__Work to complete__. Among these records, which lines include "médecin"? Copy them out.

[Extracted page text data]
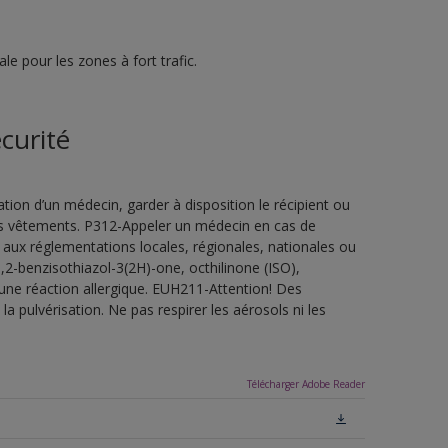
e pour les zones à fort trafic.
curité
ion d’un médecin, garder à disposition le récipient ou
 les vêtements. P312-Appeler un médecin en cas de
 aux réglementations locales, régionales, nationales ou
,2-benzisothiazol-3(2H)-one, octhilinone (ISO),
une réaction allergique. EUH211-Attention! Des
a pulvérisation. Ne pas respirer les aérosols ni les
Télécharger Adobe Reader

__Solution for this task__.
ion d’un médecin, garder à disposition le récipient ou
 les vêtements. P312-Appeler un médecin en cas de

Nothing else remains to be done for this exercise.